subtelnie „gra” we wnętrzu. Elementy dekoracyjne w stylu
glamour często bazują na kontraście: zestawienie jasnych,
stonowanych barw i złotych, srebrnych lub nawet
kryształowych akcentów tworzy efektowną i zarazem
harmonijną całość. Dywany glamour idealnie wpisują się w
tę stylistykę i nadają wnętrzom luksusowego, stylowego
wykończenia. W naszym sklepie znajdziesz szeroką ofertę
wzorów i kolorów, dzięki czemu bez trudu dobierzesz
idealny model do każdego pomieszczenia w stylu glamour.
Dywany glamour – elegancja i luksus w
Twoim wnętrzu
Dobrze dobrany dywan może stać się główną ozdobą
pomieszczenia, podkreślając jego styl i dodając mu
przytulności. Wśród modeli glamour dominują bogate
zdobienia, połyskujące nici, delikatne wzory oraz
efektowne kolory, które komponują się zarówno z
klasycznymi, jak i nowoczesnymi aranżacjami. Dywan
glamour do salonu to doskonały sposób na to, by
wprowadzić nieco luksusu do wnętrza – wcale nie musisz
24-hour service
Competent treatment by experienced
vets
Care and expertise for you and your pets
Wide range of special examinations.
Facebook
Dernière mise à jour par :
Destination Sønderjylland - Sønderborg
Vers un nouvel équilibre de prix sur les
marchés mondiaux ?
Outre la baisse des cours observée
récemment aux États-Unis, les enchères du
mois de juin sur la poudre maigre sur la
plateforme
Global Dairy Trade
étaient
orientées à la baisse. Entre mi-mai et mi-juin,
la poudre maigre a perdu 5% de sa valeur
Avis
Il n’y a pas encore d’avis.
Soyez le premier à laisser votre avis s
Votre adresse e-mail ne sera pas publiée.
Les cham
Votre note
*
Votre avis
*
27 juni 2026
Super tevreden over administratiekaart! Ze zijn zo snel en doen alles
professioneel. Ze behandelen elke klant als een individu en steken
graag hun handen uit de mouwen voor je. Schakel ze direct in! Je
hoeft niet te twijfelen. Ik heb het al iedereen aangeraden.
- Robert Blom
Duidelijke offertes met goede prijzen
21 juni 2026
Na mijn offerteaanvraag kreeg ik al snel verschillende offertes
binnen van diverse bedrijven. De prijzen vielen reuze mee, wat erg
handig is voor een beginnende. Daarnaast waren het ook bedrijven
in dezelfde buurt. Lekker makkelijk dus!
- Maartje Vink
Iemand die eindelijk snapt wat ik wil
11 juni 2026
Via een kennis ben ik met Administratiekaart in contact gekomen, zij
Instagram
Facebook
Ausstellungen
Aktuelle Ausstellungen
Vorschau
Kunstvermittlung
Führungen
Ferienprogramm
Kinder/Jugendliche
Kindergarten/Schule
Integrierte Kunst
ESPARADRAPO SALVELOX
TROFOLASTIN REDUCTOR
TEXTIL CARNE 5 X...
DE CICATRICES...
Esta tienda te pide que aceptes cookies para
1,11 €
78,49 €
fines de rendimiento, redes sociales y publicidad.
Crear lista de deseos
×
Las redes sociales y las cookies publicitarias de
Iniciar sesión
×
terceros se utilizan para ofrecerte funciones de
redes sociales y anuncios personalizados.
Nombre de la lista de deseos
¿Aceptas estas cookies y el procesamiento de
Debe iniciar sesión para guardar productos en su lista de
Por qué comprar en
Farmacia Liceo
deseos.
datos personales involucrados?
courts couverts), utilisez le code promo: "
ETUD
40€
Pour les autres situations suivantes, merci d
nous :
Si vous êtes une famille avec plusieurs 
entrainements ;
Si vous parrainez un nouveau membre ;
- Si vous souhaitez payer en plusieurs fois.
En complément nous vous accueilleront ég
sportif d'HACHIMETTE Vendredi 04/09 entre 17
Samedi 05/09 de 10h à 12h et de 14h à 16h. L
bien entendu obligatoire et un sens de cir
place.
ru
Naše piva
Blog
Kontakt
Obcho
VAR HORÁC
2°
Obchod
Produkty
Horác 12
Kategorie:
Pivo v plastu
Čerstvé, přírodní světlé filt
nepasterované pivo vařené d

-------

- **Exercise requirements**
Print each line above exactly as it stands.

- **Answer**
subtelnie „gra” we wnętrzu. Elementy dekoracyjne w stylu
glamour często bazują na kontraście: zestawienie jasnych,
stonowanych barw i złotych, srebrnych lub nawet
kryształowych akcentów tworzy efektowną i zarazem
harmonijną całość. Dywany glamour idealnie wpisują się w
tę stylistykę i nadają wnętrzom luksusowego, stylowego
wykończenia. W naszym sklepie znajdziesz szeroką ofertę
wzorów i kolorów, dzięki czemu bez trudu dobierzesz
idealny model do każdego pomieszczenia w stylu glamour.
Dywany glamour – elegancja i luksus w
Twoim wnętrzu
Dobrze dobrany dywan może stać się główną ozdobą
pomieszczenia, podkreślając jego styl i dodając mu
przytulności. Wśród modeli glamour dominują bogate
zdobienia, połyskujące nici, delikatne wzory oraz
efektowne kolory, które komponują się zarówno z
klasycznymi, jak i nowoczesnymi aranżacjami. Dywan
glamour do salonu to doskonały sposób na to, by
wprowadzić nieco luksusu do wnętrza – wcale nie musisz
24-hour service
Competent treatment by experienced
vets
Care and expertise for you and your pets
Wide range of special examinations.
Facebook
Dernière mise à jour par :
Destination Sønderjylland - Sønderborg
Vers un nouvel équilibre de prix sur les
marchés mondiaux ?
Outre la baisse des cours observée
récemment aux États-Unis, les enchères du
mois de juin sur la poudre maigre sur la
plateforme
Global Dairy Trade
étaient
orientées à la baisse. Entre mi-mai et mi-juin,
la poudre maigre a perdu 5% de sa valeur
Avis
Il n’y a pas encore d’avis.
Soyez le premier à laisser votre avis s
Votre adresse e-mail ne sera pas publiée.
Les cham
Votre note
*
Votre avis
*
27 juni 2026
Super tevreden over administratiekaart! Ze zijn zo snel en doen alles
professioneel. Ze behandelen elke klant als een individu en steken
graag hun handen uit de mouwen voor je. Schakel ze direct in! Je
hoeft niet te twijfelen. Ik heb het al iedereen aangeraden.
- Robert Blom
Duidelijke offertes met goede prijzen
21 juni 2026
Na mijn offerteaanvraag kreeg ik al snel verschillende offertes
binnen van diverse bedrijven. De prijzen vielen reuze mee, wat erg
handig is voor een beginnende. Daarnaast waren het ook bedrijven
in dezelfde buurt. Lekker makkelijk dus!
- Maartje Vink
Iemand die eindelijk snapt wat ik wil
11 juni 2026
Via een kennis ben ik met Administratiekaart in contact gekomen, zij
Instagram
Facebook
Ausstellungen
Aktuelle Ausstellungen
Vorschau
Kunstvermittlung
Führungen
Ferienprogramm
Kinder/Jugendliche
Kindergarten/Schule
Integrierte Kunst
ESPARADRAPO SALVELOX
TROFOLASTIN REDUCTOR
TEXTIL CARNE 5 X...
DE CICATRICES...
Esta tienda te pide que aceptes cookies para
1,11 €
78,49 €
fines de rendimiento, redes sociales y publicidad.
Crear lista de deseos
×
Las redes sociales y las cookies publicitarias de
Iniciar sesión
×
terceros se utilizan para ofrecerte funciones de
redes sociales y anuncios personalizados.
Nombre de la lista de deseos
¿Aceptas estas cookies y el procesamiento de
Debe iniciar sesión para guardar productos en su lista de
Por qué comprar en
Farmacia Liceo
deseos.
datos personales involucrados?
courts couverts), utilisez le code promo: "
ETUD
40€
Pour les autres situations suivantes, merci d
nous :
Si vous êtes une famille avec plusieurs 
entrainements ;
Si vous parrainez un nouveau membre ;
- Si vous souhaitez payer en plusieurs fois.
En complément nous vous accueilleront ég
sportif d'HACHIMETTE Vendredi 04/09 entre 17
Samedi 05/09 de 10h à 12h et de 14h à 16h. L
bien entendu obligatoire et un sens de cir
place.
ru
Naše piva
Blog
Kontakt
Obcho
VAR HORÁC
2°
Obchod
Produkty
Horác 12
Kategorie:
Pivo v plastu
Čerstvé, přírodní světlé filt
nepasterované pivo vařené d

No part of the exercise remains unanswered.